Dyana menatap nyalang langit-langit kamarnya. Dia merasa lelah. Kejadian beberapa hari terakhir ini terasa begitu cepat dan menguras tenaga.
Sudah dua hari ia keluar dari rumah sakit dan untung saja selama dua hari ini ia bisa menghindari Andreas yang terus saja meminta bertemu dengannya.
Bukannya Dyana tidak mau memaafkan Andreas. Jujur ia sudah memaafkan pria itu. Tapi, Dyana masih merasa tidak nyaman dan merasa was-was bila berada di dekat Andreas. Trauma yang dialaminya akibat perlakuan Andreas bukanlah suatu masalah yang kecil. Itu cukup mengguncang jiwanya. Pria itu menyiksanya secara fisik dan mental, di mana Dyana sendiri tidak tahu apa kesalahannya pada pria itu.
Tok...tok..tok... suara ketukan pintu membuyarkan semua pikiran Dyana.
Dyana bangun dari ranjangnya dan membuka pintu.
"Ada apa Layla?" tanya Dyana melihat Layla berdiri di depan pintu.
"Ada yang ingin bertemu denganmu." ucap Layla sedikit ragu.
"Siapa?"
Layla mengedikkan bahunya, pertanda ia tidak tahu. "Kau bisa lihat sendiri."
Dyana mengangguk dan segera turun. Dyana melihat ada seorang pria duduk di sofa ruang tamu. Pria itu duduk membelakanginya. Dyana berjalan pelan. Berhati-hati siapa tahu jika orang itu adalah Andreas.

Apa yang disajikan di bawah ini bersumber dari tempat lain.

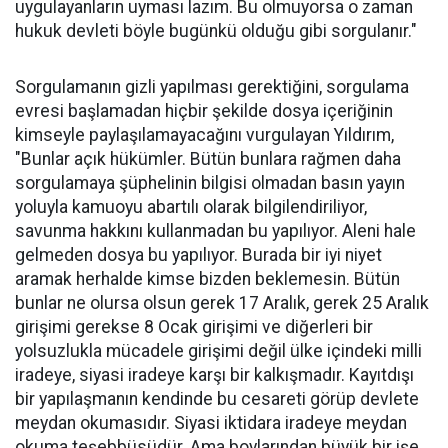
uygulayanların uyması lazım. Bu olmuyorsa o zaman
hukuk devleti böyle bugünkü olduğu gibi sorgulanır."
Sorgulamanın gizli yapılması gerektiğini, sorgulama
evresi başlamadan hiçbir şekilde dosya içeriğinin
kimseyle paylaşılamayacağını vurgulayan Yıldırım,
"Bunlar açık hükümler. Bütün bunlara rağmen daha
sorgulamaya şüphelinin bilgisi olmadan basın yayın
yoluyla kamuoyu abartılı olarak bilgilendiriliyor,
savunma hakkını kullanmadan bu yapılıyor. Aleni hale
gelmeden dosya bu yapılıyor. Burada bir iyi niyet
aramak herhalde kimse bizden beklemesin. Bütün
bunlar ne olursa olsun gerek 17 Aralık, gerek 25 Aralık
girişimi gerekse 8 Ocak girişimi ve diğerleri bir
yolsuzlukla mücadele girişimi değil ülke içindeki milli
iradeye, siyasi iradeye karşı bir kalkışmadır. Kayıtdışı
bir yapılaşmanın kendinde bu cesareti görüp devlete
meydan okumasıdır. Siyasi iktidara iradeye meydan
okuma teşebbüsüdür. Ama boylarından büyük bir işe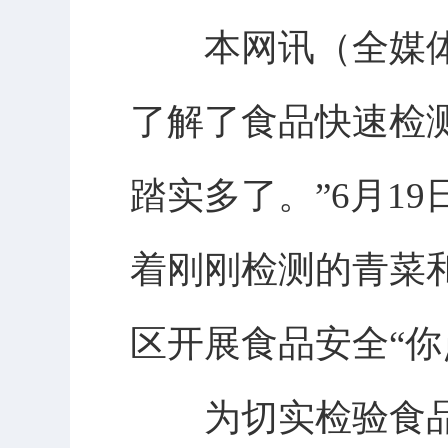
本网讯（全媒体记
了解了食品快速检
踏实多了。”6月1
着刚刚检测的青菜
区开展食品安全“你
为切实检验食品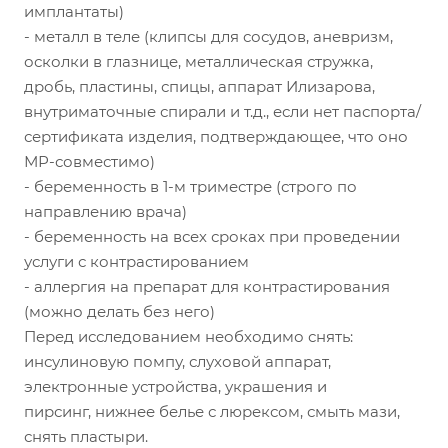
имплантаты)
- металл в теле (клипсы для сосудов, аневризм,
осколки в глазнице, металлическая стружка,
дробь, пластины, спицы, аппарат Илизарова,
внутриматочные спирали и т.д., если нет паспорта/
сертификата изделия, подтверждающее, что оно
МР-совместимо)
- беременность в 1-м триместре (строго по
направлению врача)
- беременность на всех сроках при проведении
услуги с контрастированием
- аллергия на препарат для контрастирования
(можно делать без него)
Перед исследованием необходимо снять:
инсулиновую помпу, слуховой аппарат,
электронные устройства, украшения и
пирсинг, нижнее белье с люрексом, смыть мази,
снять пластыри.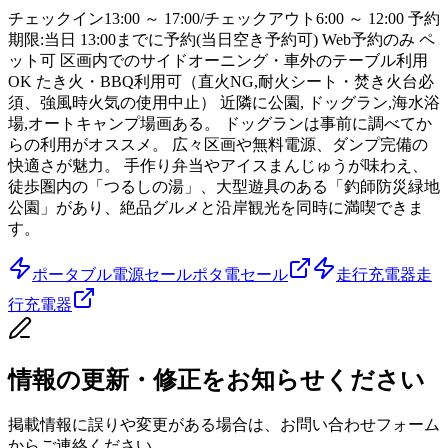
チェックイン13:00 ～ 17:00/チェックアウト6:00 ～ 12:00 予約
期限:当日 13:00までに予約(当日空き予約可) Web予約のみ ペ
ット可 区画内でのサイドオーニング・車外のテーブル利用
OK たき火・BBQ利用可（直火NG,耐火シート・焚き火台必
須、強風時火気の使用中止） 近隣に公園, ドッグラン,海水浴
場,オートキャンプ場画ある。 ドッグランは事前に調べてか
らの利用がオススメ。 広々区画や無料電源、ダンプ完備の
快適さが魅力。 手作り弁当やアイスまんじゅうが味わえ、
徒歩圏内の「つるしの湯」、大型遊具のある「釣師防災緑地
公園」があり、絶品グルメと沿岸観光を同時に満喫できま
す。
ポータブル電源セール
ポタ電セール
走行充電器
走
行充電器
情報の更新・修正をお知らせください
掲載情報に誤りや変更がある場合は、お問い合わせフォーム
からご連絡ください。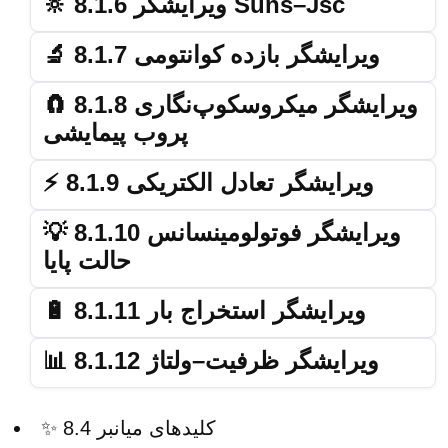
🔆 8.1.6 ویرایشگر Suns–Jsc
🔬 8.1.7 ویرایشگر بازده کوانتومی
🧲 8.1.8 ویرایشگر میکروسکوپ‌نگاری
پروب پیمایشی
⚡ 8.1.9 ویرایشگر تعادل الکتریکی
💡 8.1.10 ویرایشگر فوتولومینسانس
حالت پایا
🔋 8.1.11 ویرایشگر استخراج بار
📊 8.1.12 ویرایشگر ظرفیت–ولتاژ
✨ 8.4 کلیدهای میانبر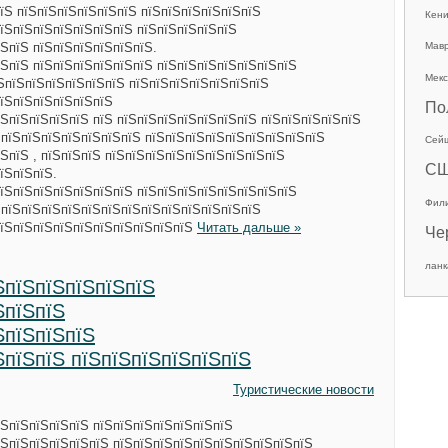
їЅ пїЅпїЅпїЅпїЅпїЅпїЅ пїЅпїЅпїЅпїЅпїЅпїЅ
Кен
їЅпїЅпїЅпїЅпїЅпїЅпїЅ пїЅпїЅпїЅпїЅпїЅ
ЅпїЅ пїЅпїЅпїЅпїЅпїЅпїЅ.
Мав
ЅпїЅ пїЅпїЅпїЅпїЅпїЅпїЅ пїЅпїЅпїЅпїЅпїЅпїЅпїЅ
Мекс
їЅпїЅпїЅпїЅпїЅпїЅпїЅ пїЅпїЅпїЅпїЅпїЅпїЅпїЅ
пїЅпїЅпїЅпїЅпїЅпїЅ
По
ЅпїЅпїЅпїЅпїЅ пїЅ пїЅпїЅпїЅпїЅпїЅпїЅпїЅ пїЅпїЅпїЅпїЅпїЅ
 пїЅпїЅпїЅпїЅпїЅпїЅпїЅ пїЅпїЅпїЅпїЅпїЅпїЅпїЅпїЅпїЅ
Сей
ЅпїЅ , пїЅпїЅпїЅ пїЅпїЅпїЅпїЅпїЅпїЅпїЅпїЅпїЅ
С
їЅпїЅпїЅ.
їЅпїЅпїЅпїЅпїЅпїЅпїЅ пїЅпїЅпїЅпїЅпїЅпїЅпїЅпїЅ
Фил
 пїЅпїЅпїЅпїЅпїЅпїЅпїЅпїЅпїЅпїЅпїЅпїЅпїЅ
пїЅпїЅпїЅпїЅпїЅпїЅпїЅпїЅпїЅпїЅ
Читать дальше »
Че
ланк
ЅпїЅпїЅпїЅпїЅпїЅ
ЅпїЅпїЅ
ЅпїЅпїЅпїЅ
ЅпїЅпїЅ пїЅпїЅпїЅпїЅпїЅпїЅ
Туристические новости
їЅпїЅпїЅпїЅпїЅ пїЅпїЅпїЅпїЅпїЅпїЅпїЅ
їЅпїЅпїЅпїЅпїЅпїЅ пїЅпїЅпїЅпїЅпїЅпїЅпїЅпїЅпїЅпїЅ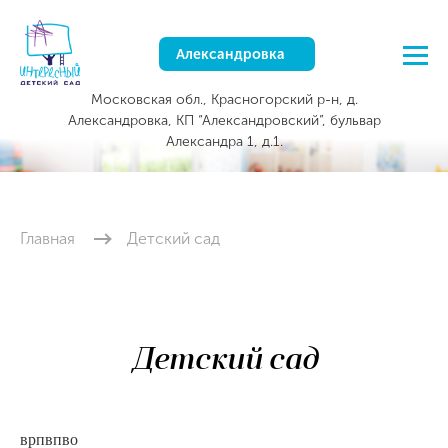
Александровка
Московская обл., Красногорский р-н, д.
Александровка, КП “Александровский”, бульвар
Александра 1, д.1.
Главная
Детский сад
Детский сад
врпвпво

Saat Dyana menapaki lantai satu. Pria itu berbalik dan benar saja, seperti dugaan Dyana pria itu benar-benar Andreas.
Dyana hendak berlari kembali ke atas. Namun, Andreas sudah memperkirakan hal itu, dan pria itu dengan cekatan meraih pergelangan tangan Dyana.
"Dyana. Dengarkan aku. Kita butuh bicara." ucap Andreas dengan suara memohon.
Dyana mencoba melepaskan tangannya. Namun, sangat sulit, tenaga pria itu lebih besar darinya.
"Lepas Andreas. Aku tidak ingin bicara denganmu. Biarkan aku pergi!" Dyana terus memberontak.
"Tidak! Kali ini aku tidak akan melepaskanmu. Kita benar-benar harus bicara sebelum semuanya terlambat."
"Tapi, aku tidak mau." ucap Dyana masih berusaha melepaskan tangannya dari Andreas. "Lepas Andreas. Kau menyakitiku."
Andreas melonggarkan cengkeramannya dari Dyana. Tapi, tidak melepaskannya.
"Ok. Tapi, aku mohon jangan lari. Aku hanya ingin bicara dengan mu." ucap Andreas lembut. Sebisa mungkin ia harus membuat Dyana merasa nyaman padanya.
"Baiklah. Tapi, aku tidak bisa lama." ucap Dyana dengan nada malas.
Andreas melepaskan pegangannya pada Dyana. Dia tersenyum lembut saat Dyana akhirnya ingin bicara padanya.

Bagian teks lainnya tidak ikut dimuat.